Lines that include the string "Puchberg" are the ones to copy from the entries below.

[Items listed in a dataset]
-*-

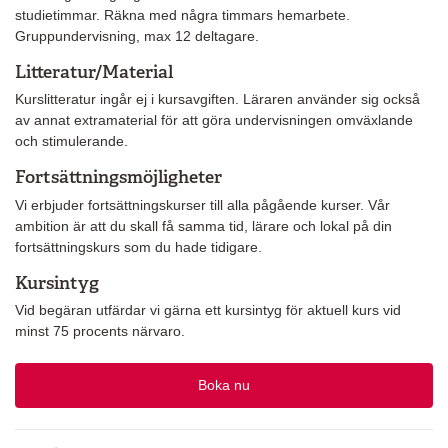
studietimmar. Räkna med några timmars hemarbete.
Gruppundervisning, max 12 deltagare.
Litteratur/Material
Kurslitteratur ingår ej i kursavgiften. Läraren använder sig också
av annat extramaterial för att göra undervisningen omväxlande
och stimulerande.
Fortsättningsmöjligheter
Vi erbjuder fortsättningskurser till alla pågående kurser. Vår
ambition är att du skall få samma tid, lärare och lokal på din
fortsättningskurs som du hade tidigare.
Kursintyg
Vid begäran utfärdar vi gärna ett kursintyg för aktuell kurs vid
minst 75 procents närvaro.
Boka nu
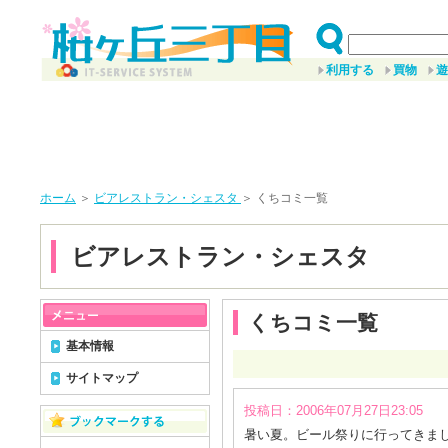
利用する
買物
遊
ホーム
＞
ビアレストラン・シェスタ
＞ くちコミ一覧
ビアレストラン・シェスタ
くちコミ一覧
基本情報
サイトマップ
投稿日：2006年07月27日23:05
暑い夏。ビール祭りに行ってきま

-*-

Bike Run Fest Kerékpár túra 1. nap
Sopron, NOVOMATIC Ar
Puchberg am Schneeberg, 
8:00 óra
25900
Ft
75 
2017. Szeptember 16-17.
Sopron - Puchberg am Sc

-*-

[EXERCISE ANSWER]
Puchberg am Schneeberg, 
Sopron - Puchberg am Sc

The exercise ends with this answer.